→ **REQUIRED ACTION**:
Give the number of lines in these entries that contain the string "tierras", with no further comment.

→ **DATA SUPPLIED**:
BEGIN

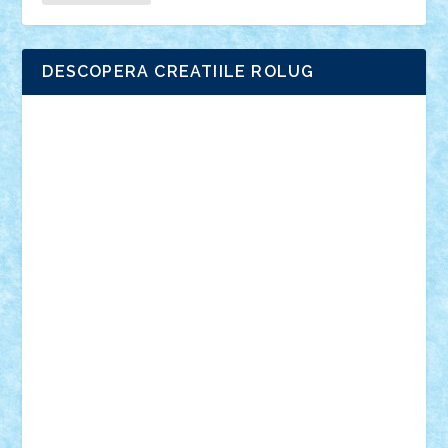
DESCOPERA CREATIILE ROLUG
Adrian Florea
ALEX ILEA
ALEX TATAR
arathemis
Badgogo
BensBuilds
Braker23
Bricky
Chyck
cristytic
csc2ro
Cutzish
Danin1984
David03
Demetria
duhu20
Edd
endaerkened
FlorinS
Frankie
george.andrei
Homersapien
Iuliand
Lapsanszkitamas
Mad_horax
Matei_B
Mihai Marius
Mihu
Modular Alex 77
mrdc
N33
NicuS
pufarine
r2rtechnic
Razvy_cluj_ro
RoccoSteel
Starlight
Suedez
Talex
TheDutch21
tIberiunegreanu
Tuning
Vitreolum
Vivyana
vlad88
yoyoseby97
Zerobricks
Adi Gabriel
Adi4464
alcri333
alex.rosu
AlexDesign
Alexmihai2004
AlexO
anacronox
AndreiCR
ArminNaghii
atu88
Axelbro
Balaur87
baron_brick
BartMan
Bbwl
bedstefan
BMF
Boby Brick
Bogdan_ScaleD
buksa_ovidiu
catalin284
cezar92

END
BEGIN

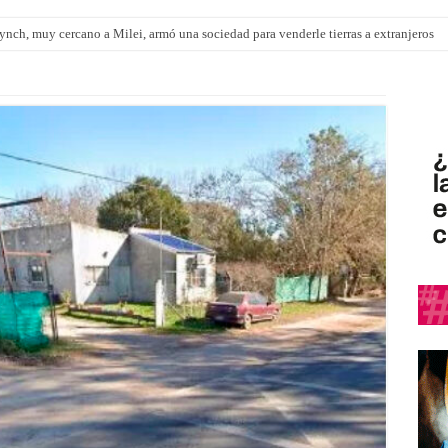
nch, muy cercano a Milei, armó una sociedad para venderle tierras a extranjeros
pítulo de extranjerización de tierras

END

→ **ANSWER FOR THE TASK**:
2